One more key aspect of the Kremlin’s manipulation of Twitter has been its focus on utilizing networks. Decentralized networks play a major role in the Kremlin’s larger influence strategy, allowing Moscow to leverage proxies, cut-outs, and quasi-independent actors to execute policies directed toward Putin’s broader strategic objectives.31 On Twitter, networks that consist of Kremlin-affiliated actors, accounts sympathetic to Russian narratives, and automated bots are able to quickly promote and disseminate specific narratives across Twitter’s information space.32 These networks often pick up on false or sensationalized news stories propagated by the Kremlin’s more traditional media outlets, occasionally inciting great interest and activity amongst non-Russia-related users.33 The promotion of a story or theme by a vast, interconnected network allows the Kremlin to manipulate Twitter’s trending algorithms and makes the story seem like a buzzing new issue to the average user.

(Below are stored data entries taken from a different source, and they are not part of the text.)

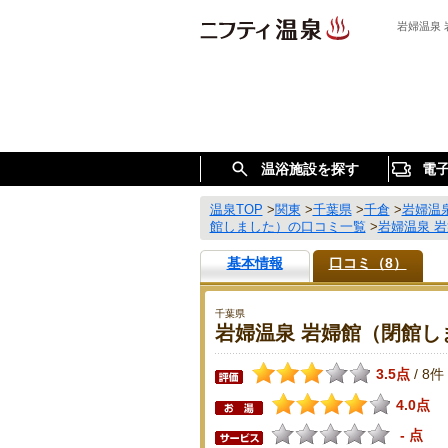
岩婦温泉
温浴施設を探す
電
温泉TOP
>
関東
>
千葉県
>
千倉
>
岩婦温
館しました）の口コミ一覧
>
岩婦温泉 
基本情報
口コミ（8）
千葉県
岩婦温泉 岩婦館（閉館し
3.5点
8件
/
4.0点
- 点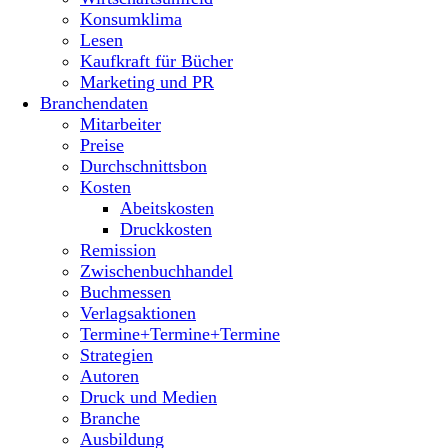
Konsumklima
Lesen
Kaufkraft für Bücher
Marketing und PR
Branchendaten
Mitarbeiter
Preise
Durchschnittsbon
Kosten
Abeitskosten
Druckkosten
Remission
Zwischenbuchhandel
Buchmessen
Verlagsaktionen
Termine+Termine+Termine
Strategien
Autoren
Druck und Medien
Branche
Ausbildung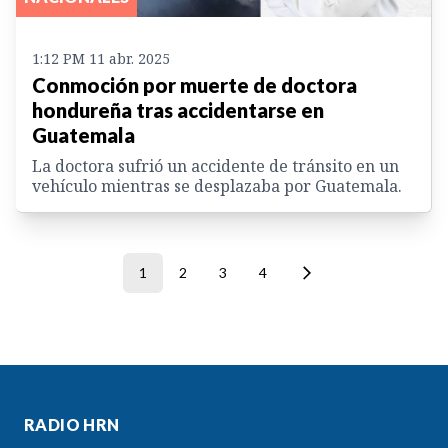
1:12 PM 11 abr. 2025
Conmoción por muerte de doctora
hondureña tras accidentarse en
Guatemala
La doctora sufrió un accidente de tránsito en un
vehículo mientras se desplazaba por Guatemala.
1
2
3
4
RADIO HRN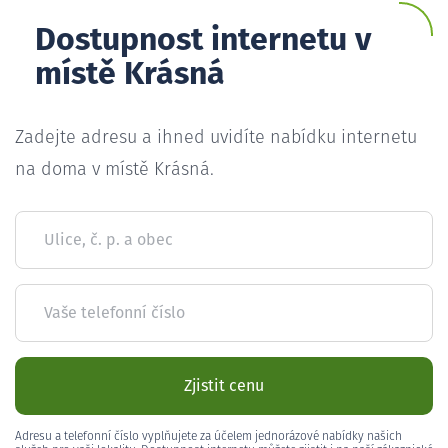
Dostupnost internetu v
místě Krásná
Zadejte adresu a ihned uvidíte nabídku internetu
na doma v místě Krásná.
Ulice, č. p. a obec
Vaše telefonní číslo
Zjistit cenu
Adresu a telefonní číslo vyplňujete za účelem jednorázové nabídky našich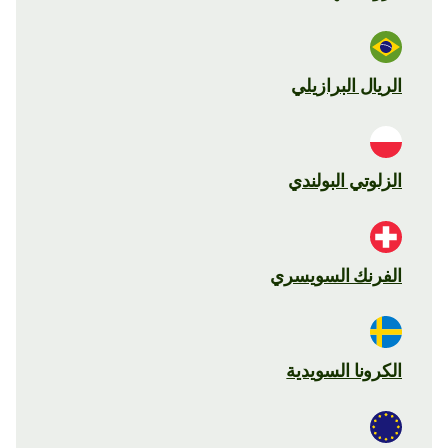
الريال البرازيلي
الزلوتي البولندي
الفرنك السويسري
الكرونا السويدية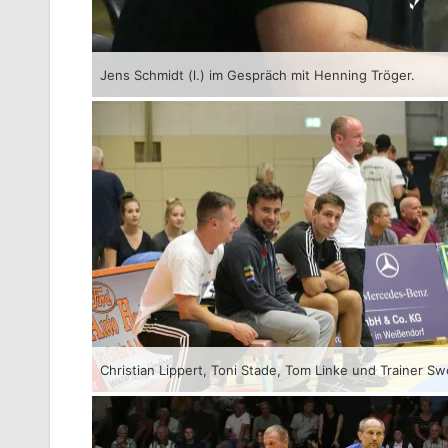
Jens Schmidt (l.) im Gespräch mit Henning Tröger.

Online networks represent a rapid reaction capability in the Kremlin’s social media toolkit, allowing Moscow to seize on ongoing developments to attempt to shape political discourse in the United States. Twitter is often used by reporters to identify leads for stories and as sources for public opinion, providing an inviting opportunity for foreign actors to influence media coverage.34 News outlets such as the Washington Post (8 times), the Miami Herald, Buzzfeed and Vox have cited tweets by IRA-linked Twitter accounts in their articles, inadvertently amplifying the Kremlin’s online voice.35

Further, Twitter networks are not just an offensive influence tool, but also a defensive method, as Moscow is able to muddle the true narrative of events by promoting an array of explanations. For example, during the recent crisis surrounding the poisoning of former Kremlin spy Sergei Skripal, the Russian-controlled outlets published and promoted multiple potential narratives blaming various countries for the attack in order to blur and devalue the truth.36 Using online networks on Twitter and Facebook, Kremlin sources worked to drown out credible media outlets by flooding the information space.37 The Kremlin’s various stories, however implausible, are intended to provide news consumers who may be critical of the official story with alternative explanations to satisfy their perceptions.38 In this way, Moscow can distract public discussion and weaken potential responses.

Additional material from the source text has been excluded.